Film: The Prowler (1951)
Stars: Van Heflin, Evelyn Keyes
Director: Joseph Losey
Oscar History: No nominations
Snap Judgment Ranking: 5/5 stars
Throughout the month of June we will be doing a Film Noir Movie Marathon, featuring fifteen film noir classics that I'll be seeing for the first time. Reviews of other film noir classics are at the bottom of this article.
The concept of a "deep cut" is definitely one of my favorites when it comes to classic cinema. With all of Golden Age Hollywood, but especially things like film noir where B-studios and Poverty Row would crank out movies, it's basically an infinity sign that you'll never actually see all of the movies, but the further you get away from the tried-and-true classics, the less likely it is you'll find an undiscovered gem that you didn't know existed. So far this month, while I'd had some good movies come up, none were quite in the same league as Laura and Kiss Me Deadly, film noir giants. But today we get to such a movie, a film I had never really heard of before adding it to our list of deep cuts, and I leave a changed man, absolutely in love with this twisted film noir, a gender-swapped Double Indemnity homage called The Prowler.

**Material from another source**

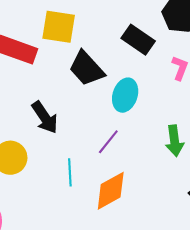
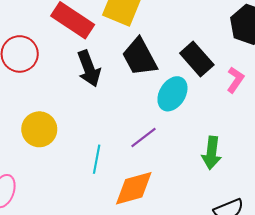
black rectangle: (138, 40) -> (197, 59), moved
black arrow: (45, 117) -> (89, 69), moved

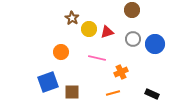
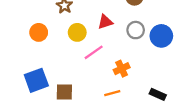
yellow circle: (89, 29) -> (77, 32), moved
orange circle: (61, 52) -> (39, 32), moved
pink line: (97, 58) -> (94, 52), turned -48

(Spoilers Ahead...though you should really see this one if you haven't) The movie starts with Webb Garwood (Heflin), a corrupt cop who is investigating a peeping tom at the home of Susan Gilvray (Keyes). Webb takes a quick shine to Susan, and initially you'd be forgive for thinking that this is just a case of a married woman being enamored with a single, brooding man. But as the film progresses, we come to learn that Webb isn't what he seems. Beneath the veneer of respectability afforded him by his cop uniform is a nasty, greedy bastard, one who is intent on taking the insurance money afforded to Susan if her husband dies for himself. He begins an affair with Susan, and then uses the pretense of the prowler to kill her husband in the line of duty, which Susan is aware is probably murder but can't say anything for fear of revealing her affair. Things get crazy afterward when they wed, with a disproportionate amount of press following them, but there's a problem-Susan's pregnant, and since we know that her husband was infertile (as does his brother), it'll be clear that she got pregnant before the murder, and that she & Webb knew each other before (which she's stated wasn't the case under oath). They run out to a ghost town, where they can have the baby in secret, but when there's complications, Webb hires a doctor, one he intends to kill...but Susan catches on and gives the baby to the doctor & tells him to flee. Webb is on the run, but dies in the chase, Susan left behind, her baby safely out of reach.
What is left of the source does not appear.